Finally, a ray of good hope has surfaced among the tyre manufacturers in the country, as they set up their plans for the increase in capacity forecasting positive growth potential. The tyre companies in India are confident on the strong consumer demand in passenger and commercial vehicle segments. One of the firm contributors to this demand is the coming down of Chinese tyre imports thanks to the imposition of anti-dumping duty, which facilitated domestic players to expand their capacity utilisation levels.

Apollo Tyres Expansion

The Gurugram headquartered tyre manufacturer, Apollo Tyres will invest Rs 1,800 Cr. in its new manufacturing facility situated in Chinnapanduru village, Chittoor district, Andhra Pradesh. This unit will be dedicated to the production of passenger car radials (PCR). In addition to PCR, Apollo will also be increasing its truck and bus radial (TBR) tyre capacity. Currently, it churns out around 9,000 TBR tyres per day, which will be amplified to 11,500 tyres by this year-end.

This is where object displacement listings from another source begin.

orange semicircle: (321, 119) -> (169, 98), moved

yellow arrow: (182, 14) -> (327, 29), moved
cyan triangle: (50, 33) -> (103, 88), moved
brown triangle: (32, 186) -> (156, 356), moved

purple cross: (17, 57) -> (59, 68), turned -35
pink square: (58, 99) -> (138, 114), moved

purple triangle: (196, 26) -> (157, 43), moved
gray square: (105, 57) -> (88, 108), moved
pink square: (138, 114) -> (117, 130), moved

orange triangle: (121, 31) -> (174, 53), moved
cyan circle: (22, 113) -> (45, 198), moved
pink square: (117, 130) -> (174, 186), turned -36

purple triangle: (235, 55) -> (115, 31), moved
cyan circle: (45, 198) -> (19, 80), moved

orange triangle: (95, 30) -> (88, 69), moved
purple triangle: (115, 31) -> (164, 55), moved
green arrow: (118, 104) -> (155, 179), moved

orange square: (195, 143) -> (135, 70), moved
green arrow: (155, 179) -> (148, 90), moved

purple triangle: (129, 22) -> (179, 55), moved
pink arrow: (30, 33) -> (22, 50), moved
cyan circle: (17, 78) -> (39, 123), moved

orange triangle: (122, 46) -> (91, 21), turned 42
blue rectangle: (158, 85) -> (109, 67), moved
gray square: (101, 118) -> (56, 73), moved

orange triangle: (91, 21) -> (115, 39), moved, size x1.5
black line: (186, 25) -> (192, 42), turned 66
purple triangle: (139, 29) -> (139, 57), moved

Alongside, by the end of the ongoing financial year its PCR (passenger car radial) hold up would be on stream due to which Apollo is mulling to increase the production capacity by 10 percent during this year. The latest word from Apollo management underlined the positive demand outlook aspect in coming months due to an upsurge in OEM sales, revival in replacement demand and drop in the import of Chinese tyre.

JK Tyres Expansion

One of the major players in the TBR (medium and heavy commercial vehicle) tyre segment, JK Tyres controls over more than 30 percent of market stake in TBR category. The leading tyre maker with as many as 9 manufacturing facilities in the country is mulling over greenfield/brownfield capacity increase to 100 percent for its TBRs capacity. Recently, company’s management took the decision to raise a fund of Rs. 1,000 crore in support of the expansion.

CEAT Tyres Expansion

Another famous tyre marquee CEAT has already hit the full capacity accelerator for both TBR and TBB (truck bus bias) tyre capacities. CEAT has drafted a capex of Rs 450-500 crore for the current fiscal, moreover, the capex will be increased to Rs 1,500-1,700 crore for the subsequent year. There will also be an investment in the TBR capacity. Also, some portion will be invested in the TBR capacity, which will come on stream at the time of the third quarter of the next fiscal.

According to industry experts domestic tyre players such as Apollo, JK Tyres and MRF etc., will benefit largely from the factors like growing preference for higher tonnage trucks, limitations on overloading and increased government thrust on infrastructure will lead to the increase in sales volume of commercial vehicles.

The tyre manufacturers in India have taken a respite due to the imposition of anti-dumping duty on Chinese tyres in September last year. The replacement demand is estimated upsurge in the coming months. The TBR tyre import has gone down from 150,000 units per month from pre-demonetisation period to about 50,000 units a month now. Another helping hand in the encouraging demand has been the present hike in the customs duty on TBR tyres, which has made Chinese tyre expensive than the domestic tyres.